Instead, it is Don Bosco Prep (Ramsey, N.J.) Prep teammate and Notre Dame signee Elijah Shumate subtly mentioning the Irish, and there are also conversations with Notre Dame assistant coach Bob Diaco.
But the 6-foot-3, 230-pound Muhammad isn't spending much time with the recruiting process. In fact, he knows of about a dozen schools to offer, but acknowledges many more have. He just doesn't keep track or get caught up in the hoopla of it.
"Notre Dame is a great school," Muhammad said. "Academically, they have great alumni across the country. It's a great school. All their games are on national t.v., which is great.
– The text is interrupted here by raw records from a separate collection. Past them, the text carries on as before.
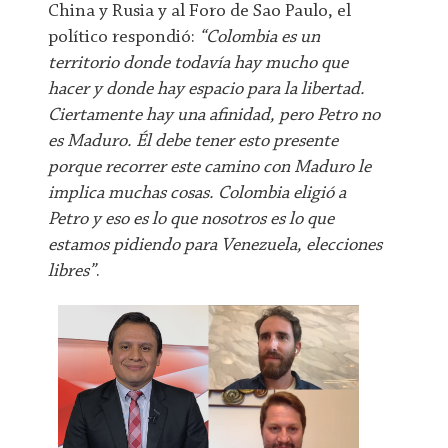
China y Rusia y al Foro de Sao Paulo, el
político respondió:
“Colombia es un
territorio donde todavía hay mucho que
hacer y donde hay espacio para la libertad.
Ciertamente hay una afinidad, pero Petro no
es Maduro. Él debe tener esto presente
porque recorrer este camino con Maduro le
implica muchas cosas. Colombia eligió a
Petro y eso es lo que nosotros es lo que
estamos pidiendo para Venezuela, elecciones
libres”
.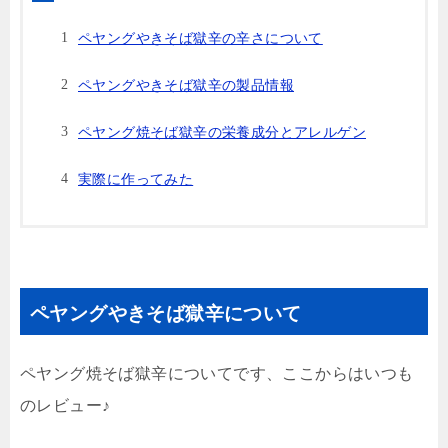
ペヤングやきそば獄辛の辛さについて
ペヤングやきそば獄辛の製品情報
ペヤング焼そば獄辛の栄養成分とアレルゲン
実際に作ってみた
ペヤングやきそば獄辛について
ペヤング焼そば獄辛についてです、ここからはいつも
のレビュー♪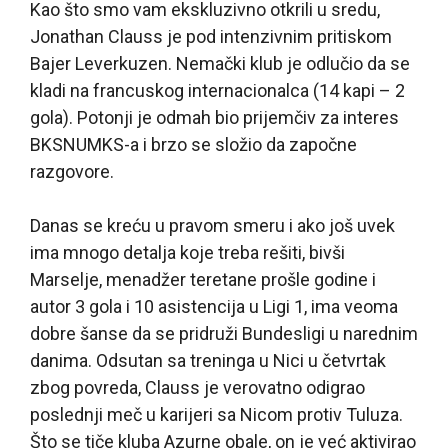
Kao što smo vam ekskluzivno otkrili u sredu,
Jonathan Clauss je pod intenzivnim pritiskom
Bajer Leverkuzen. Nemački klub je odlučio da se
kladi na francuskog internacionalca (14 kapi – 2
gola). Potonji je odmah bio prijemčiv za interes
BKSNUMKS-a i brzo se složio da započne
razgovore.
Danas se kreću u pravom smeru i ako još uvek
ima mnogo detalja koje treba rešiti, bivši
Marselje, menadžer teretane prošle godine i
autor 3 gola i 10 asistencija u Ligi 1, ima veoma
dobre šanse da se pridruži Bundesligi u narednim
danima. Odsutan sa treninga u Nici u četvrtak
zbog povreda, Clauss je verovatno odigrao
poslednji meč u karijeri sa Nicom protiv Tuluza.
Što se tiče kluba Azurne obale, on je već aktivirao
Their first game (in 2012) is in Ireland. That's big-time. It's great stuff. Not too many teams go to Ireland. That's crazy."
"I treat every school the same," he said. "I like close to home or far. It doesn't matter. I'm looking for a school that has a lot of athletes that graduate and get degrees. You just don't a lot like that, and a program that is a family and has a lot of high character guys and is a great program and a great fit for me, not only when it comes down to football, but academically.
"I want to go to school where there are academics and a great football program and there's great guys all around you and you can't go wrong, and a place where I love the school. When I make the choice, I want to make the choice that is best for me."
Muhammad is also well-versed in the recruiting game since Don Bosco produces more Division I talent than any school in the northeast. In the 2012 class, the Ironmen sent seven players to FBS schools, including close friend Darius Hamilton, a five-star defensive lineman heading to Rutgers.
"All these coaches are all going to be great," Muhammad said. "That's their job and they're coming with their ‘A' game. You don't really know unless you keep talking to these guys. The more you keep talking to these guys you can see the change in them.
"That's what you have to do, keep talking to them and that's how you can really tell how a person is because once you get to the school it's going to be much different."